EXERCISE PROMPT:
Each line from the one that holds "chega ao mercado em Portugal" to the end of the records is to be retyped exactly. Pictures are not part of the copy.

EXERCISE DATA:
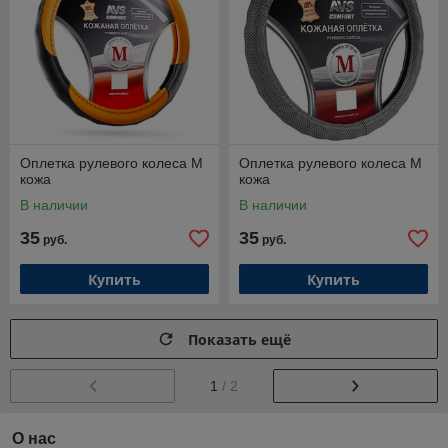
Оплетка рулевого колеса M
Оплетка рулевого колеса M
кожа
кожа
В наличии
В наличии
35
35
руб.
руб.
Купить
Купить
Показать ещё
1
/ 2
О нас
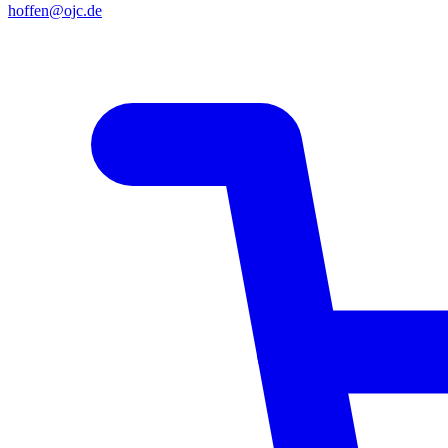
hoffen@ojc.de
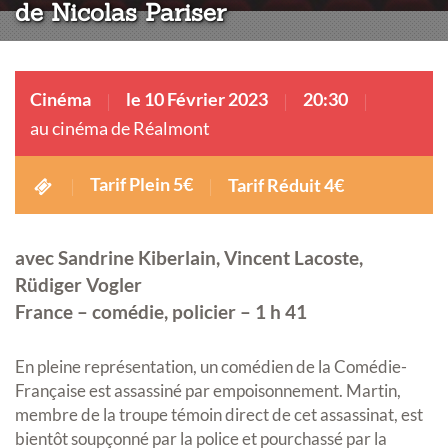
de Nicolas Pariser
Cinéma
le 10 Février 2023
20:30
au cinéma de Réalmont
Tarif Plein 5€
Tarif Réduit 4€
avec Sandrine Kiberlain, Vincent Lacoste,
Rüdiger Vogler
France – comédie, policier – 1 h 41
En pleine représentation, un comédien de la Comédie-
Française est assassiné par empoisonnement. Martin,
membre de la troupe témoin direct de cet assassinat, est
bientôt soupçonné par la police et pourchassé par la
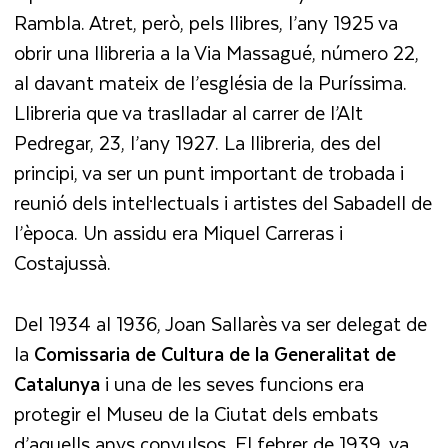
Rambla. Atret, però, pels llibres, l’any 1925 va
obrir una llibreria a la Via Massagué, número 22,
al davant mateix de l’església de la Puríssima.
Llibreria que va traslladar al carrer de l’Alt
Pedregar, 23, l’any 1927. La llibreria, des del
principi, va ser un punt important de trobada i
reunió dels intel·lectuals i artistes del Sabadell de
l’època. Un assidu era Miquel Carreras i
Costajussà.
Del 1934 al 1936, Joan Sallarès va ser delegat de
la
Comissaria de Cultura de la Generalitat de
Catalunya
i una de les seves funcions era
protegir el Museu de la Ciutat dels embats
d’aquells anys convulsos. El febrer de 1939, va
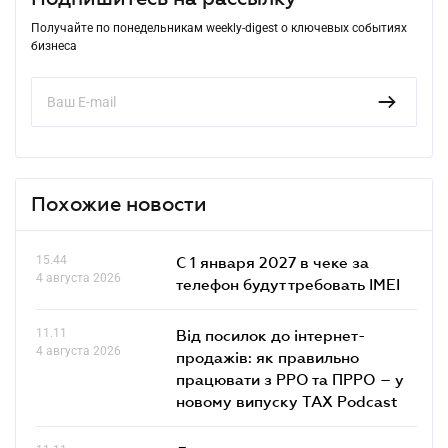
Получайте по понедельникам weekly-digest о ключевых событиях
бизнеса
Похожие новости
15.44
С 1 января 2027 в чеке за
4 августа 2026
телефон будут требовать IMEI
11.11
Від посилок до інтернет-
4 августа 2026
продажів: як правильно
працювати з РРО та ПРРО – у
новому випуску TAX Podcast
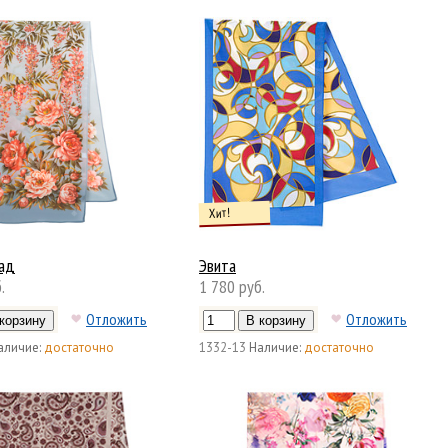
Хит!
сад
Эвита
.
1 780 руб.
Отложить
Отложить
аличие:
достаточно
1332-13
Наличие:
достаточно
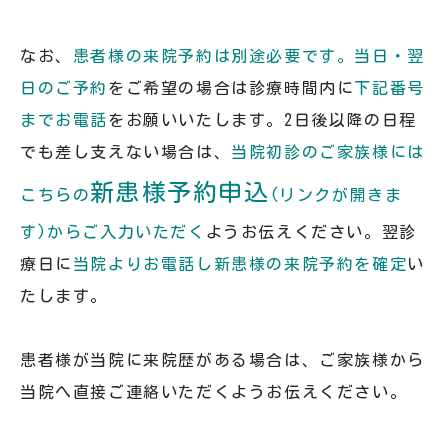
なお、
患者様の来院予約は別途必要です。当日・翌
日のご予約
をご希望の場合は診療時間内に
下記番号
までお電話
をお願いいたします。2日後以降の日程
でも差し支えない場合は、
当院初診のご家族様には
新患様予約申込
こちらの
(リンクが開きま
す)
からご入力いただく
ようお伝えください。翌診
療日に
当院よりお電話し新患様の来院予約を確定
い
たします。
患者様が当院に来院歴がある場合は、ご家族様から
当院へ直接ご連絡いただくようお伝えください。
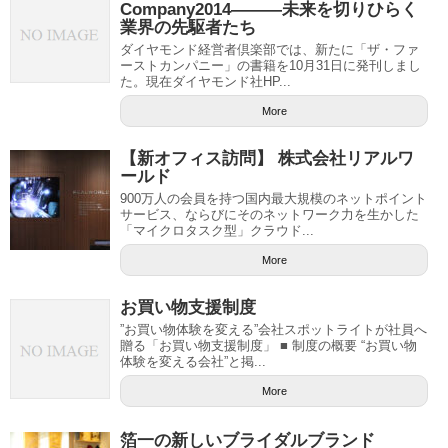
Company2014―――未来を切りひらく
業界の先駆者たち
ダイヤモンド経営者倶楽部では、新たに「ザ・ファ
ーストカンパニー」の書籍を10月31日に発刊しまし
た。現在ダイヤモンド社HP...
More
【新オフィス訪問】 株式会社リアルワ
ールド
900万人の会員を持つ国内最大規模のネットポイント
サービス、ならびにそのネットワーク力を生かした
「マイクロタスク型」クラウド...
More
お買い物支援制度
”お買い物体験を変える”会社スポットライトが社員へ
贈る「お買い物支援制度」 ■ 制度の概要 “お買い物
体験を変える会社”と掲...
More
箔一の新しいブライダルブランド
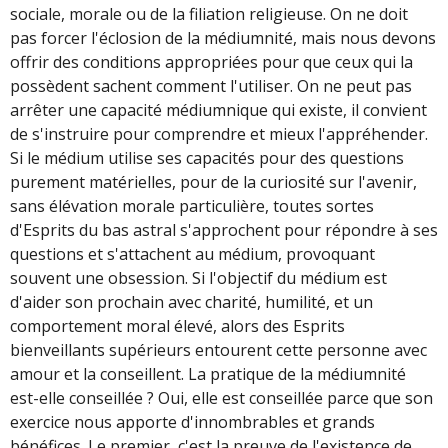
sociale, morale ou de la filiation religieuse. On ne doit
pas forcer l'éclosion de la médiumnité, mais nous devons
offrir des conditions appropriées pour que ceux qui la
possèdent sachent comment l'utiliser. On ne peut pas
arrêter une capacité médiumnique qui existe, il convient
de s'instruire pour comprendre et mieux l'appréhender.
Si le médium utilise ses capacités pour des questions
purement matérielles, pour de la curiosité sur l'avenir,
sans élévation morale particulière, toutes sortes
d'Esprits du bas astral s'approchent pour répondre à ses
questions et s'attachent au médium, provoquant
souvent une obsession. Si l'objectif du médium est
d'aider son prochain avec charité, humilité, et un
comportement moral élevé, alors des Esprits
bienveillants supérieurs entourent cette personne avec
amour et la conseillent. La pratique de la médiumnité
est-elle conseillée ? Oui, elle est conseillée parce que son
exercice nous apporte d'innombrables et grands
bénéfices. Le premier, c'est la preuve de l'existence de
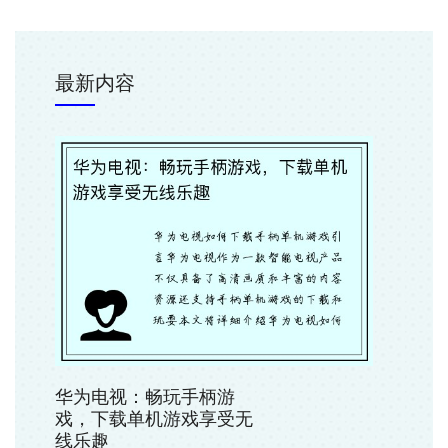
最新内容
华为电视：畅玩手柄游
戏，下载单机游戏享受无
线乐趣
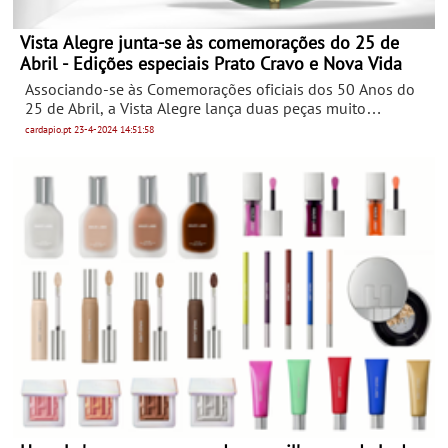
Vista Alegre junta-se às comemorações do 25 de
Abril - Edições especiais Prato Cravo e Nova Vida
Associando-se às Comemorações oficiais dos 50 Anos do
25 de Abril, a Vista Alegre lança duas peças muito
especiais, totalmente pintadas à mão pela Manufatura da
cardapio.pt
23-4-2024
14:51:58
marca: Prato Cravo, numa Edição Especial numerada e
limitada simbolicamente a 50 exemplares, e a jarra Nova
Vida, da artista Bela Silva, uma Edição Especial não
numerada, limitada a 200 exemplares.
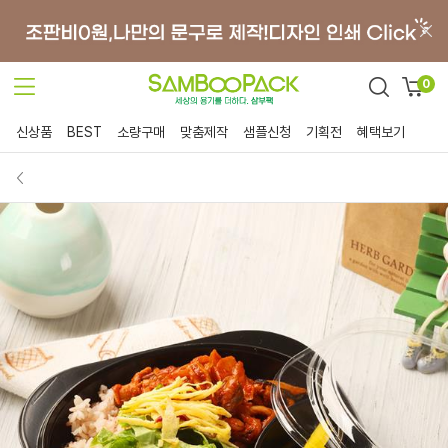
0
신상품
BEST
소량구매
맞춤제작
샘플신청
기획전
혜택보기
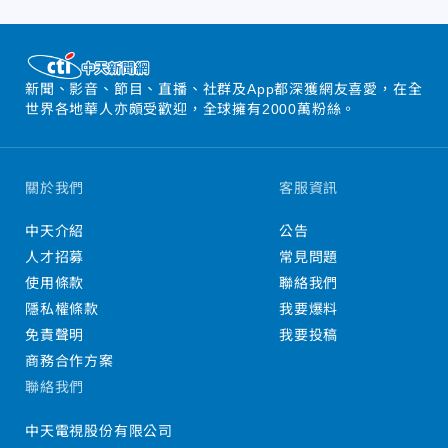
新聞、影音、節目、直播、社群及App都深獲網友喜愛，在全
世界各地華人亦頗受歡迎，全球擁有2000萬粉絲。
關於我們
客服資訊
中天介紹
公告
人才招募
常見問題
使用條款
聯絡我們
隱私權條款
我要爆料
免責聲明
我要投稿
商務合作方案
聯絡我們
中天電視股份有限公司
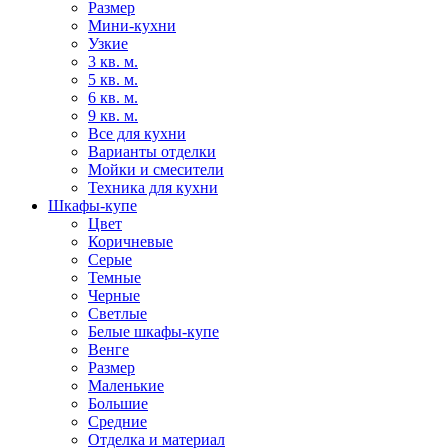
Размер
Мини-кухни
Узкие
3 кв. м.
5 кв. м.
6 кв. м.
9 кв. м.
Все для кухни
Варианты отделки
Мойки и смесители
Техника для кухни
Шкафы-купе
Цвет
Коричневые
Серые
Темные
Черные
Светлые
Белые шкафы-купе
Венге
Размер
Маленькие
Большие
Средние
Отделка и материал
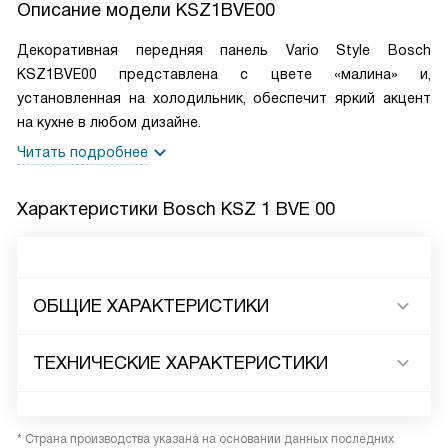
Описание модели
KSZ1BVE00
Декоративная передняя панель Vario Style Bosch
KSZ1BVE00 представлена с цвете «малина» и,
установленная на холодильник, обеспечит яркий акцент
на кухне в любом дизайне.
Читать подробнее
Характеристики
Bosch KSZ 1 BVE 00
ОБЩИЕ ХАРАКТЕРИСТИКИ
ТЕХНИЧЕСКИЕ ХАРАКТЕРИСТИКИ
* Страна производства указана на основании данных последних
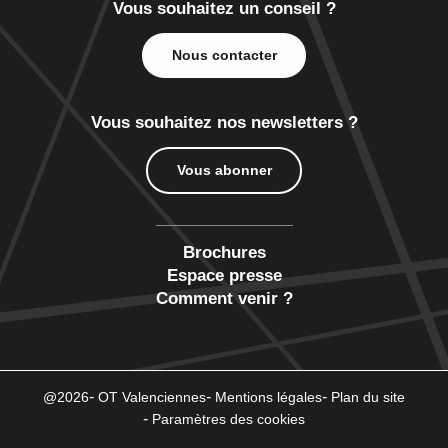
Vous souhaitez un conseil ?
Nous contacter
Vous souhaitez nos newsletters ?
Vous abonner
Brochures
Espace presse
Comment venir ?
@2026
OT Valenciennes
Mentions légales
Plan du site
Paramètres des cookies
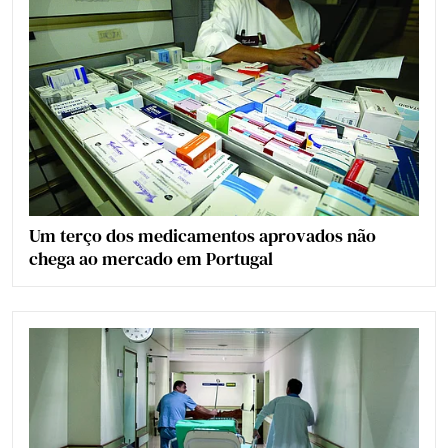
Um terço dos medicamentos aprovados não
chega ao mercado em Portugal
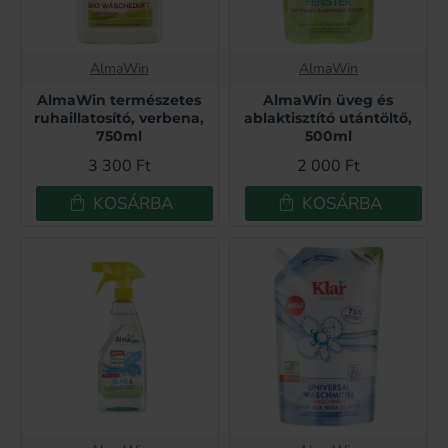
AlmaWin
AlmaWin
AlmaWin természetes
AlmaWin üveg és
ruhaillatosító, verbena,
ablaktisztító utántöltő,
750ml
500ml
3 300 Ft
2 000 Ft
KOSÁRBA
KOSÁRBA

TASK RESULT:
chega ao mercado em Portugal
AlmaWin
AlmaWin
AlmaWin természetes
AlmaWin üveg és
ruhaillatosító, verbena,
ablaktisztító utántöltő,
750ml
500ml
3 300 Ft
2 000 Ft
KOSÁRBA
KOSÁRBA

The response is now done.